━━━ Entries shown ━━━
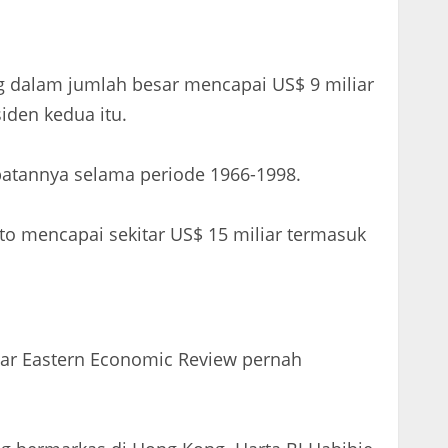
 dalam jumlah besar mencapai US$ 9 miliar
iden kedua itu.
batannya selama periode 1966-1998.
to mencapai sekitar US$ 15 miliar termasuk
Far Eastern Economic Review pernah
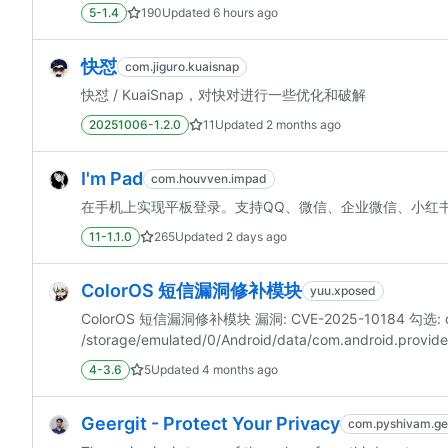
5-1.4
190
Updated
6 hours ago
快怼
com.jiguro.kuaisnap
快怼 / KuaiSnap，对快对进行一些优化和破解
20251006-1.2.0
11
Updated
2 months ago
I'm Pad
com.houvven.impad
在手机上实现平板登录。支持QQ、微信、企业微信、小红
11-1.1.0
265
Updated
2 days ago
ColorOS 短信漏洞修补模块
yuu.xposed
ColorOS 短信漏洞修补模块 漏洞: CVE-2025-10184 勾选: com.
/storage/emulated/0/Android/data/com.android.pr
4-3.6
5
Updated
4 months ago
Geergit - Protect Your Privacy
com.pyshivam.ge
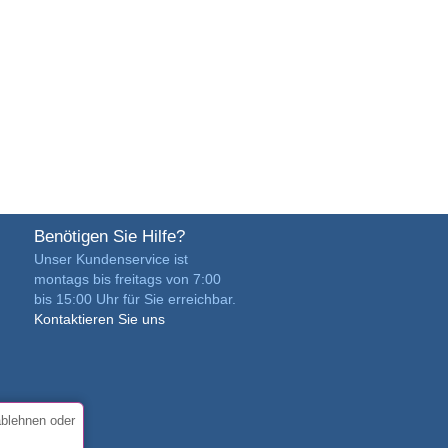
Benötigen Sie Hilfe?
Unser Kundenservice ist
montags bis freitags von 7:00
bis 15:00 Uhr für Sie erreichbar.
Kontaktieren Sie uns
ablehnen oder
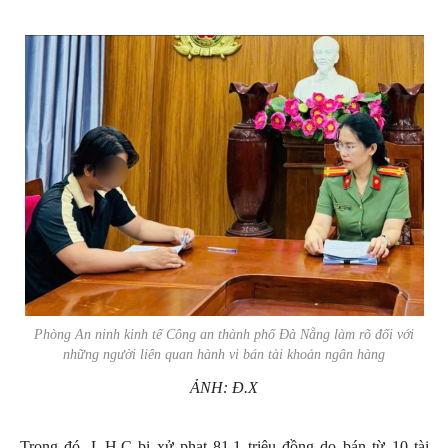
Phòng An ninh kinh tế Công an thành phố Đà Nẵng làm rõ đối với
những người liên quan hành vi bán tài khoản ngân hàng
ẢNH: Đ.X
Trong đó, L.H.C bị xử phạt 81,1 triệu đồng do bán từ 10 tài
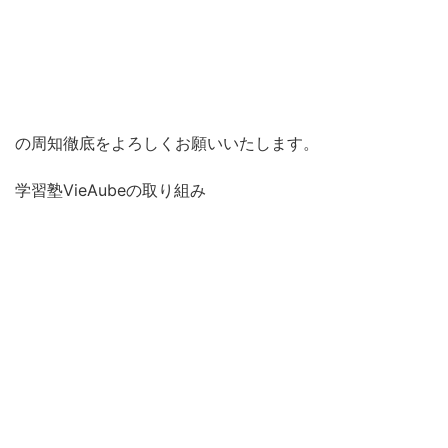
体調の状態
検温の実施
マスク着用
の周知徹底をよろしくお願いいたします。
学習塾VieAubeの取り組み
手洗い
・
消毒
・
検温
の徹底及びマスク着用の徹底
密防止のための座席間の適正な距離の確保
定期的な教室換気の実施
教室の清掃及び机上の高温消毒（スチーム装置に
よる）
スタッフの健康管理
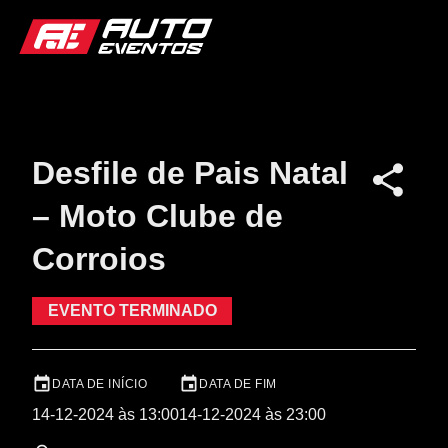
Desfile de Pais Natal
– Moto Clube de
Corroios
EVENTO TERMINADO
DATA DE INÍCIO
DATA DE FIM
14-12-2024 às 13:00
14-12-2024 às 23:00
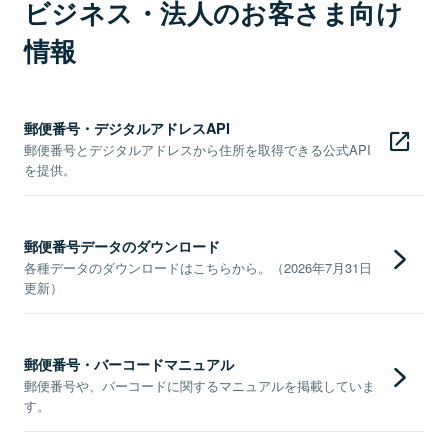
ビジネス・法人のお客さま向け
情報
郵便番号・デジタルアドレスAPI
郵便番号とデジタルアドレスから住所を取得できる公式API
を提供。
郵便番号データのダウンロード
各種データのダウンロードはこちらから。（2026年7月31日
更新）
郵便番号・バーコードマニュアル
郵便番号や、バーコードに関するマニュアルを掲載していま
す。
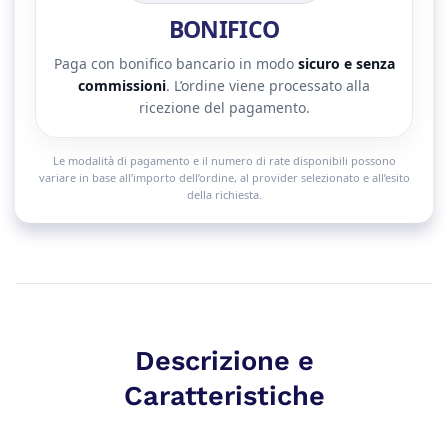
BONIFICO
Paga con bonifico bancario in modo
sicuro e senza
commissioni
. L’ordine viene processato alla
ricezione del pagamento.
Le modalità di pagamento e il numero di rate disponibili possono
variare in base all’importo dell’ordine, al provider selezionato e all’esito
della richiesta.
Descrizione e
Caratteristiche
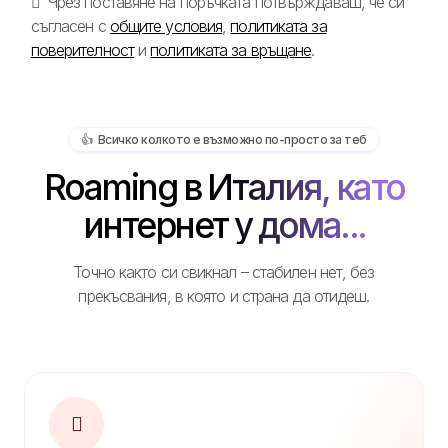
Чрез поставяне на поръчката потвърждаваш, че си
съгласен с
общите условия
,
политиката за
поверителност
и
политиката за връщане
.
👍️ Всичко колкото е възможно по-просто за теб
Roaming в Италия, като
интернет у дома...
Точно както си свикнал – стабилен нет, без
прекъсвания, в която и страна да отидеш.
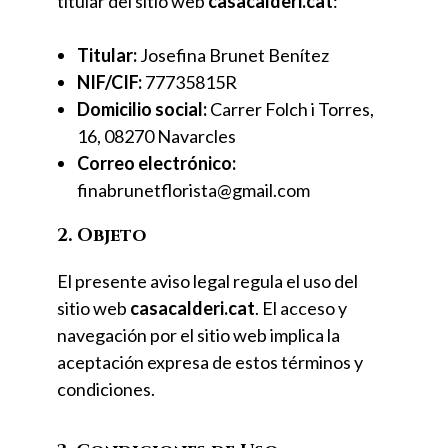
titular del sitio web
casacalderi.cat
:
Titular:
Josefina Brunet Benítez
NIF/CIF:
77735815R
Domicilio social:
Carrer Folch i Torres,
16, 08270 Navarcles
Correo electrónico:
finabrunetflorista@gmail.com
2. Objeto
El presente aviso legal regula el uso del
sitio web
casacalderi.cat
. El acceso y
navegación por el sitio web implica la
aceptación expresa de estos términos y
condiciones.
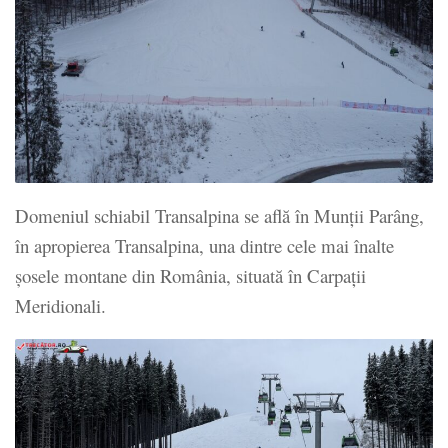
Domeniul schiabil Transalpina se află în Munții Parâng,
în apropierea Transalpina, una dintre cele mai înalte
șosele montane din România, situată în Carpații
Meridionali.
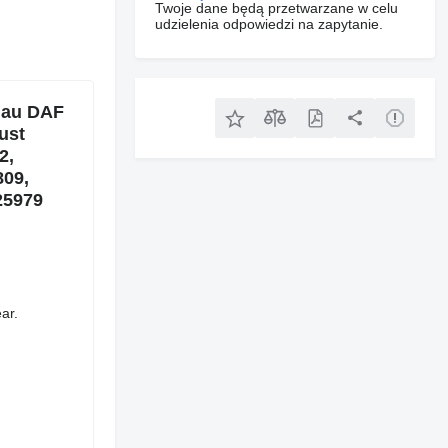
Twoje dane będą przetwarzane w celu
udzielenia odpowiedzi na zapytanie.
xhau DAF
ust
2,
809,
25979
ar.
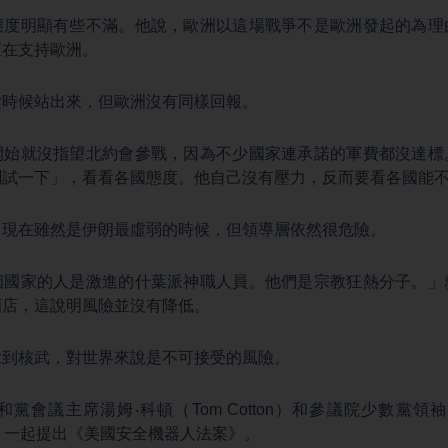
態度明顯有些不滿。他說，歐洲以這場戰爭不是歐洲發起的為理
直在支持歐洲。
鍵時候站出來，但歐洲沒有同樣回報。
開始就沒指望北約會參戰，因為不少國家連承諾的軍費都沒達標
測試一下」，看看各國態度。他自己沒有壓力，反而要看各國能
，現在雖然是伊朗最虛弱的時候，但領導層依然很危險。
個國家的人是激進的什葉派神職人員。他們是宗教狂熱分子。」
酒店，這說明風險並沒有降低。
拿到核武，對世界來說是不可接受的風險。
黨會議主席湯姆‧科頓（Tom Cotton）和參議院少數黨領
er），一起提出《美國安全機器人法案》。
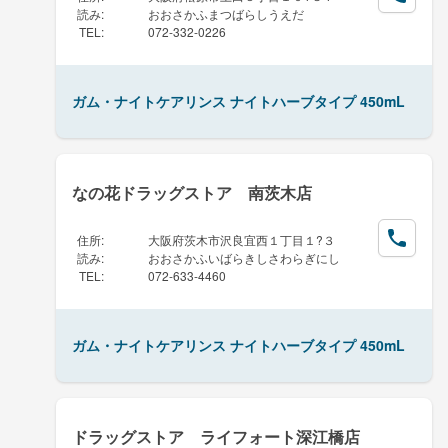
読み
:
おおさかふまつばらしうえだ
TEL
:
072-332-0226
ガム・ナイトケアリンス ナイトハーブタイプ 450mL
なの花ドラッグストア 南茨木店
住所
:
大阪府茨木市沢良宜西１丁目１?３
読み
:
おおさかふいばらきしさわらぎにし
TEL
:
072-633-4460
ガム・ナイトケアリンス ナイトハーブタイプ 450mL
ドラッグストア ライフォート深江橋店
━━━
Work request ->
Beginning with the line containing "Domeniul schiabil Transalpina" and ending with the last line of the material, output each line exactly; do not include pictures.

Result of the exercise ->
Domeniul schiabil Transalpina se află în Munții Parâng,
în apropierea Transalpina, una dintre cele mai înalte
șosele montane din România, situată în Carpații
Meridionali.
Twoje dane będą przetwarzane w celu
udzielenia odpowiedzi na zapytanie.
xhau DAF
ust
2,
809,
25979
ar.
態度明顯有些不滿。他說，歐洲以這場戰爭不是歐洲發起的為理
直在支持歐洲。
鍵時候站出來，但歐洲沒有同樣回報。
開始就沒指望北約會參戰，因為不少國家連承諾的軍費都沒達標
測試一下」，看看各國態度。他自己沒有壓力，反而要看各國能
，現在雖然是伊朗最虛弱的時候，但領導層依然很危險。
個國家的人是激進的什葉派神職人員。他們是宗教狂熱分子。」
酒店，這說明風險並沒有降低。
拿到核武，對世界來說是不可接受的風險。
黨會議主席湯姆‧科頓（Tom Cotton）和參議院少數黨領
er），一起提出《美國安全機器人法案》。
読み
:
おおさかふまつばらしうえだ
TEL
:
072-332-0226
ガム・ナイトケアリンス ナイトハーブタイプ 450mL
なの花ドラッグストア 南茨木店
住所
:
大阪府茨木市沢良宜西１丁目１?３
読み
:
おおさかふいばらきしさわらぎにし
TEL
:
072-633-4460
ガム・ナイトケアリンス ナイトハーブタイプ 450mL
ドラッグストア ライフォート深江橋店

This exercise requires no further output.